Still, it’s annoying, slow work I don’t want to be bothered with.

The weathermen are saying we’re going to get another four inches or so on Wednesday. This is just bullshit.

Seventeen lbs of water


2005
01.22

I kinda surprised myself earlier today by stepping on the nice digital scale that Bonnie bought me for Christmas, which I frankly have barely glanced at since then. When I stepped on it the day after Christmas I weighed in at 285 lbs — which is, for better or worse (well, for worse, actually), the weight I’ve more or less resigned myself to for the past few years.

Just checked myself this morning when I was getting myself ready for the day and I measured in at 268. This isn’t a doctor’s scale, so I can’t vouch for its accuracy, but it seems pretty consistent (weighed myself a few times on it throughout the morning and the value didn’t change), so I’m pretty sure it’s fairly on-the-mark. And I expect the bulk of that loss is water weight. I’m not exercising, to be honest, and I’m not eating radically differently.

For the past few weeks I’ve been concentrating harder than I have in years to better hydrate myself — drinking upwards of two or three liters or so a day, sometimes more, sometimes less.

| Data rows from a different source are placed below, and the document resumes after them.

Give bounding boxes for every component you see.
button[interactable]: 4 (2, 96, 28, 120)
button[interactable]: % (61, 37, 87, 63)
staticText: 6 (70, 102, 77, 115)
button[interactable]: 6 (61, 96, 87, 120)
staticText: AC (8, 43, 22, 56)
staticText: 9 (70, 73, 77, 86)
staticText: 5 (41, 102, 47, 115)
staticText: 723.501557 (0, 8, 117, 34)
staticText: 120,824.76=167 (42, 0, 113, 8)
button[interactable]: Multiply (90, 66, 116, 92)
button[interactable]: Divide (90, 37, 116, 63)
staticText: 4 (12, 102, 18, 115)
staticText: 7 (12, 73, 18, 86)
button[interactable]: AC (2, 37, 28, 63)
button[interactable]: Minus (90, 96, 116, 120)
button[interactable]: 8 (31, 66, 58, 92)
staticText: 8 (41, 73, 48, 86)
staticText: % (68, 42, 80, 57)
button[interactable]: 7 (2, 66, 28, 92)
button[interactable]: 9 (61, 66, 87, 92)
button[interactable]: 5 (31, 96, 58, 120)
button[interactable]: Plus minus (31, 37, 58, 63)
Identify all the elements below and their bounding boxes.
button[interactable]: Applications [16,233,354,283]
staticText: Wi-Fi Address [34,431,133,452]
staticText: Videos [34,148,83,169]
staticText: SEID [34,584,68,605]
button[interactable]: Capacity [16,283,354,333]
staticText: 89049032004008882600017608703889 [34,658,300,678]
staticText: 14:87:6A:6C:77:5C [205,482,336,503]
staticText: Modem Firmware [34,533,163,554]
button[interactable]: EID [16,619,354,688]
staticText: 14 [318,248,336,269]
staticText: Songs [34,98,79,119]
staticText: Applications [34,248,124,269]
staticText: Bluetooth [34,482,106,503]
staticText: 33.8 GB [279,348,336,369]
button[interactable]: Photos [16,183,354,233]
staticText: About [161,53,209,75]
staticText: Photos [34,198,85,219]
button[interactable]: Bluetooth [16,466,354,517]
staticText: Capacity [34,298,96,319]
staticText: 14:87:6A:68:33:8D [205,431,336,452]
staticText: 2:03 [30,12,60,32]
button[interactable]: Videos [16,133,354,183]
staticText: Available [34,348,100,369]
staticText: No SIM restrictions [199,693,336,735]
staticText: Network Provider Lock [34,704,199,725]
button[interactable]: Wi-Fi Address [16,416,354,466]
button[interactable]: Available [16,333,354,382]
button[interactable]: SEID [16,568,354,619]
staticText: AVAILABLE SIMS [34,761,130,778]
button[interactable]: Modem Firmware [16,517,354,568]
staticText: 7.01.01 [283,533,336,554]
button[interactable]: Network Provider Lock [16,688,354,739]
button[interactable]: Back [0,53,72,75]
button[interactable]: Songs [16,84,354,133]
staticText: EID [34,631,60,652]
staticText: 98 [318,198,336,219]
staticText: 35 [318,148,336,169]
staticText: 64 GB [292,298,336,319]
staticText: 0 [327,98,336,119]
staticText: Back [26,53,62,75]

Part of it is simply an awareness that I was really, really dehydrated, all the time. After I started getting my blood sugar better under control last fall, my unslakable thirst disappeared, and with it, so abated my desire to have cold fluids on hand at all time. So I went from drinking maybe two quarts of fresh-brewed iced tea, plus a few glasses of diet soda, plus maybe a glass of water or so, to almost nothing. The payoff is great — you can’t know what it’s like unless it’s happened to you how desperate that diabetic craving for liquid is. Imagine being a sieve, where the water goes through you but doesn’t stay with you at all.

That lack of conscious desire to drink beverages has, in fact, dulled my sense that I *should* be drinking fluids at all. I went from constant fluid uptake to almost none at all: Most of the time, I’d go through lunch and dinner without having anything to drink. My skin started flaking, I’d get rashes, bad acne patches, dry scalp irritation, headaches. As painfully obvious as it is in retrospect, it didn’t dawn on me for weeks and weeks that my problem may be that I wasn’t keeping the water levels up high enough.

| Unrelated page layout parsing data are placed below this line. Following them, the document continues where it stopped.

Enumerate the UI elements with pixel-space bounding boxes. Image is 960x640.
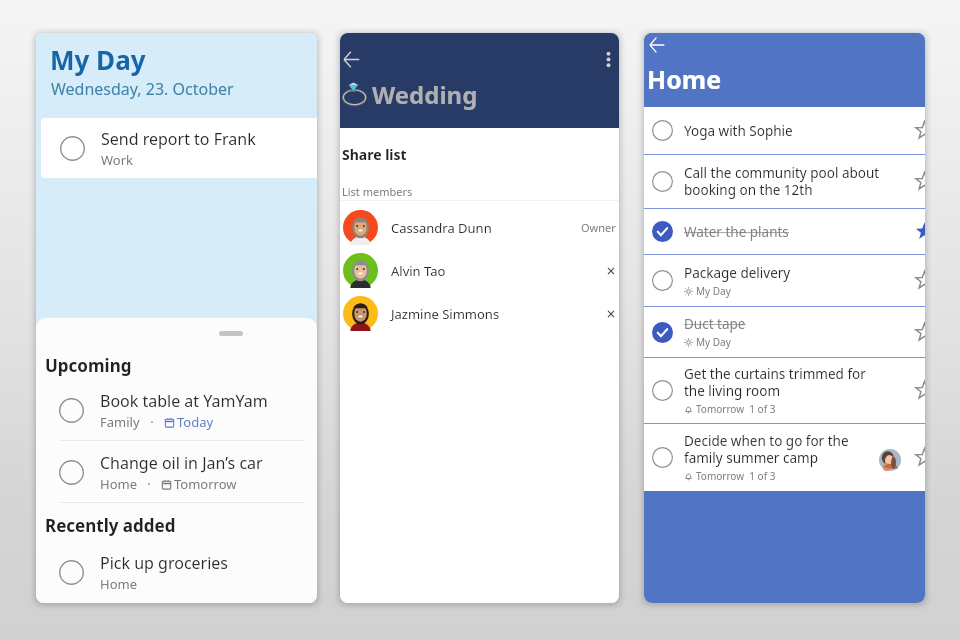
- button[interactable]: Yoga with Sophie: [644, 107, 925, 154]
- button[interactable]: Back: [343, 51, 360, 68]
- staticText: Family: [100, 413, 140, 431]
- staticText: Wednesday, 23. October: [51, 78, 234, 100]
- button[interactable]: Call the community pool about booking on…: [644, 155, 925, 208]
- button[interactable]: Remove member: [607, 310, 615, 318]
- button[interactable]: Pick up groceries: [36, 544, 317, 601]
- staticText: Today: [177, 413, 214, 431]
- staticText: Package delivery: [684, 264, 791, 282]
- staticText: Cassandra Dunn: [391, 219, 492, 237]
- staticText: Change oil in Jan’s car: [100, 452, 263, 474]
- staticText: My Day: [696, 284, 731, 298]
- button[interactable]: Cassandra Dunn: [340, 206, 619, 249]
- staticText: Decide when to go for the family summer …: [684, 432, 849, 467]
- button[interactable]: Book table at YamYam: [36, 382, 317, 439]
- staticText: Tomorrow 1 of 3: [696, 469, 776, 483]
- staticText: Upcoming: [45, 354, 132, 377]
- button[interactable]: Star task: [915, 448, 925, 467]
- button[interactable]: Star task: [915, 381, 925, 400]
- staticText: Duct tape: [684, 315, 746, 333]
- staticText: Book table at YamYam: [100, 390, 268, 412]
- staticText: Home: [100, 475, 137, 493]
- staticText: Owner: [581, 220, 616, 235]
- staticText: List members: [342, 184, 413, 199]
- button[interactable]: Star task: [915, 121, 925, 140]
- button[interactable]: Water the plants: [644, 209, 925, 254]
- button[interactable]: Package delivery: [644, 255, 925, 306]
- button[interactable]: Jazmine Simmons: [340, 292, 619, 335]
- staticText: Home: [100, 575, 137, 593]
- staticText: Tomorrow 1 of 3: [696, 402, 776, 416]
- staticText: ·: [137, 475, 161, 493]
- button[interactable]: Star task: [915, 271, 925, 290]
- button[interactable]: Unstar task: [915, 222, 925, 241]
- button[interactable]: Back: [649, 37, 665, 53]
- staticText: Home: [647, 62, 722, 96]
- staticText: My Day: [50, 42, 146, 77]
- staticText: Jazmine Simmons: [391, 305, 500, 323]
- button[interactable]: Star task: [915, 323, 925, 342]
- staticText: Send report to Frank: [101, 128, 256, 150]
- button[interactable]: Send report to Frank: [41, 118, 317, 178]
- button[interactable]: Decide when to go for the family summer …: [644, 424, 925, 491]
- button[interactable]: Remove member: [607, 267, 615, 275]
- staticText: ·: [140, 413, 164, 431]
- button[interactable]: Star task: [915, 172, 925, 191]
- button[interactable]: Duct tape: [644, 307, 925, 357]
- staticText: My Day: [696, 335, 731, 349]
- staticText: Call the community pool about booking on…: [684, 164, 880, 199]
- button[interactable]: Alvin Tao: [340, 249, 619, 292]
- staticText: Share list: [342, 145, 407, 164]
- staticText: Pick up groceries: [100, 552, 229, 574]
- button[interactable]: Change oil in Jan’s car: [36, 444, 317, 501]
- staticText: Alvin Tao: [391, 262, 446, 280]
- button[interactable]: Get the curtains trimmed for the living …: [644, 358, 925, 423]
- staticText: Recently added: [45, 514, 176, 537]
- button[interactable]: More options: [601, 52, 616, 67]
- staticText: Tomorrow: [174, 475, 237, 493]
- staticText: Wedding: [372, 78, 478, 111]
- staticText: Yoga with Sophie: [684, 122, 793, 140]
- staticText: Work: [101, 151, 134, 169]
- staticText: Get the curtains trimmed for the living …: [684, 365, 866, 400]
- staticText: Water the plants: [684, 223, 789, 241]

So starting a few weeks ago I picked up the pace and started drinking more. Water, specifically. I’ve largely lost my taste for diet soda all together, especially since I’ve developed a paranoid suspicion that the artificial sweeteners in that crap may be dulling my mind. (I can thank AlphaX for that, after he posted to one of my blog entries from last August telling me that NutriSweet made his mom forgetful.) I haven’t convinced Bonnie to write that stuff off, but one step at a time: When we first met, she was drinking whole milk and sugared soda.

Anyway, we’ll see where it goes. But at least now I know why I had to close my belt another notch last week.

Snow. Damn it.


2005
01.22

I am a New Englander born and bred. I’ve lived here for most of my life. Having said that, I have no particular sworn allegiance to this region, and would be perfectly content to live elsewhere.

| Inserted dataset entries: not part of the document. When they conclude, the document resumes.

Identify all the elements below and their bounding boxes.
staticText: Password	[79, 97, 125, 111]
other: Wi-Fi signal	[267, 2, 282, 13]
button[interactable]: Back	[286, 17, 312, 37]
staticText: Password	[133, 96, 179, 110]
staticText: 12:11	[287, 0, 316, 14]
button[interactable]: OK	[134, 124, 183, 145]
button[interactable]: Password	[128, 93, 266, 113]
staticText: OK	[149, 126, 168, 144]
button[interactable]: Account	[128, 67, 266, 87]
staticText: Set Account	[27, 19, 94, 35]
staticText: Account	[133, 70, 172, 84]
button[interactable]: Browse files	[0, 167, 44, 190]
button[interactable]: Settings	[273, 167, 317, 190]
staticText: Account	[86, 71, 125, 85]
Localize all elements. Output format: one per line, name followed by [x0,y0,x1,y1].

Preferably some place with a warmer winter climate not prone to snow.

I live here because my wife wants to live here; because we’re close to her family, and she doesn’t want to move away from them. And having a sense of family is, I guess, good for the kids.

But with a winter blizzard bearing down on us preparing to dump 20 to 30 inches of snow, I’m ready to get the hell out of here for good.

No, Norway


2005
01.21

The Longhorns haven’t anything to do with why Dubya is making that sign. It’s what you think it is. Really.

Coming out of a fog


2005
01.20

I woke up this morning about about 6:30, and felt relatively normal for the first time in the better part of a week. I still don’t feel *quite* right — I’ve got a nasty rattling cough in my chest that doesn’t seem to be going away. But the big news for me is that my head isn’t spinning, my temperature isn’t up, and I don’t feel like throwing up. That’s good progress.